In what seemed like no time at all, we were called to the pens to get buoyancy aids and paddles, and to form up in pairs, like a class of primary school children on a day trip.  We were soon aboard the boat and paddling towards the start line. 

At the off, all the boats were close together but, as the seconds ticked by, the Davey Law boat inched ahead and, to our great excitement, stayed in front!  In our enthusiasm, we continued to paddle like lunatics for several seconds after we crossed the finish line, not realising that the helm had been bellowing at us that we had won and could ease up.  Flushed with success, we paddled back to the docks.
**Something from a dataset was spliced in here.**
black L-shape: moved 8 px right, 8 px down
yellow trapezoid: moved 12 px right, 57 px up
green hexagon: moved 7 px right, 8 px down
The captain’s husband then had a word with the captain.  The helm had come up with another “helpful suggestion” as to how we might rearrange the seating for even greater success.  The captain wasn’t convinced and would have been quite happy to leave things be, but couldn’t bear the prospect of an “I told you so” conversation all the way home afterwards and relented. 

And so on that premise, the crew was rearranged and we set off for our second heat – in a different boat, with a different helm.  Our second race was soon underway but the paddles were clashing and the crew had lost its rhythm.  Water was flying everywhere and just when we thought it couldn’t get any worse, the boat had an almighty wobble.  The helm was sawing the rudder from side to side to try and stop the boat from capsizing and the crew were looking alarmed.  After several lifetimes, the boat began to steady and with some trepidation, the crew began putting its proverbial backs into it again.  It came as no surprise, when we returned to shore, to discover that our time was 2.48 seconds slower.

There was a huddle on the dockside as the seating was again debated.  The 2nd helm had given the captain’s husband yet more “helpful suggestions”.  The captain decided to resist further spousal interference and asked the crew to form up as it had for the first race.  The irony of the fact that the 3rd helm then proceeded to rearrange the crew into the format that the captain had originally intended was either lost or ignored.

Feeling somewhat anxious after our near capsize, we paddled off to the start line.  Half way there, in the very middle of Victoria Basin, the helm called for us to stop.  She thought the balance of the boat could be improved and asked for a pair of volunteers to swap sides.  Two of the larger-framed men dutifully stood up and proceeded to shuffle about.  The rest of the crew shut its eyes as the boat tipped alarmingly from side to side.  Eventually they sat back down and we all breathed again.  Somewhat cautiously, we paddled to the start – with no obvious change to the balance of the boat.

Nerves were jangling by the time we reached the start line and the helm turned the boat around, so we were relieved when the race got underway.  Although the crew were paddling together, the two other boats surged ahead.  Despite of our frantic efforts, we were falling further and further behind.  The captain, who was also the drummer, was shouting at the crew to keep going, but the harder we paddled the further back we seemed to fall.  At last, we crossed the finish line, trailing miserably behind the other two boats.

Dejected, we disembarked.  We had obviously peaked too soon. We stood around under a cloud of gloom, reassuring each other that we had done our best, as we waited for the times to be written up on the white board. Then the captain shuffled closer to take a look and reported back that actually our third heat had been nearly five seconds faster than the first round!  The mood swiftly changed from despondency to elation.  And to top it all, it became clear that overall we would be finishing third from last, which was an improvement on last year. And in any event, our times were better!  Any misgivings about entering next year’s regatta swiftly evaporated and we departed, tired but happy, and ready to paddle another day.